In June of 2023, the U.S. Supreme Court decided the companion cases Students for Fair Admissions, Inc. v. President and Fellows of Harvard College (“SFAA v. Harvard”) and Students for Fair Admissions, Inc. v. University of North Carolina (“SFAA v. UNC”), ruling, in a majority opinion by Chief Justice Roberts, that Harvard’s and UNC’s race-conscious admissions programs violated the Fourteenth Amendment’s Equal Protection Clause and Title VI of the Civil Rights Act of 1964. Prior to the Harvard and UNC decisions, the Court permitted higher education institutions to consider race as a factor in admissions decisions under limited circumstances. In previous cases, the Court had upheld race-conscious admissions programs that were a part of a holistic review process in which race was one factor of many to be considered, recognizing that colleges and universities (1) had a compelling interest in the educational benefits of a racially diverse student body (2) provided that their admissions programs did not rely on specific quotas or racial balancing goals, but instead were based on the individual characteristics of applicants.
In the Harvard and UNC cases, the lower courts upheld the schools’ admissions programs, finding that the institutions had a compelling educational interest in maintaining a diverse student body for the following reasons: promoting understanding among racial groups, eroding racial stereotypes, and equipping students for a diverse workplace. The Supreme Court overturned the decisions by the trial courts. While acknowledging that these goals were “commendable,” the Court found that they were incapable of precise measurement and therefore “not sufficiently coherent” to pass constitutional muster. In making this determination, the majority opinion identified four characteristics that a race-conscious admissions program must satisfy for constitutional review purposes:
- First, there must be a “meaningful connection” between the means employed by race-conscious admissions programs and the goals they pursue. Harvard’s and UNC’s admissions programs came up short because the racial categories they employed were “imprecise” and “plainly overbroad.”
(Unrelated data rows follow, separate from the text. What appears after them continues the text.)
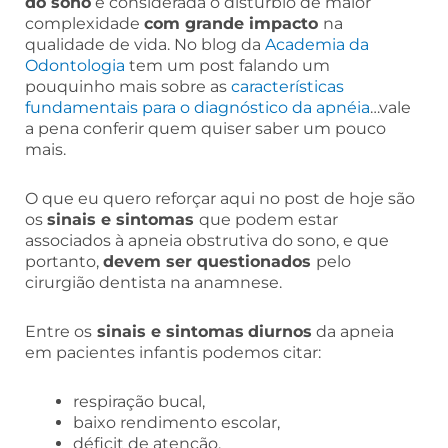
do sono
é considerada o distúrbio de maior
complexidade
com grande impacto
na
qualidade de vida. No blog da
Academia da
Odontologia
tem um post falando um
pouquinho mais sobre as
características
fundamentais para o diagnóstico da apnéia
…vale
a pena conferir quem quiser saber um pouco
mais.
O que eu quero reforçar aqui no post de hoje são
os
sinais e sintomas
que podem estar
associados à apneia obstrutiva do sono, e que
portanto,
devem ser questionados
pelo
cirurgião dentista na anamnese.
Entre os
sinais e sintomas
diurnos
da apneia
em pacientes infantis podemos citar:
respiração bucal,
baixo rendimento escolar,
déficit de atenção,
- Second, a candidate’s race alone may not be used as a “plus” factor in the “zero sum” environment of admissions decisions, because a “benefit provided to some applicants but not to others necessarily advantages the former group at the expense of the latter.”
- Third, race-conscious admissions programs cannot use race in a manner that reinforces racial stereotypes. The Harvard and UNC programs were found to be premised on the “pernicious stereotype that a black student can usually bring something that a white person cannot offer,” and were thus invalid on that ground.
- Fourth, a permissible race-conscious admissions program must have a “logical end point,” which the Harvard and UNC programs lacked.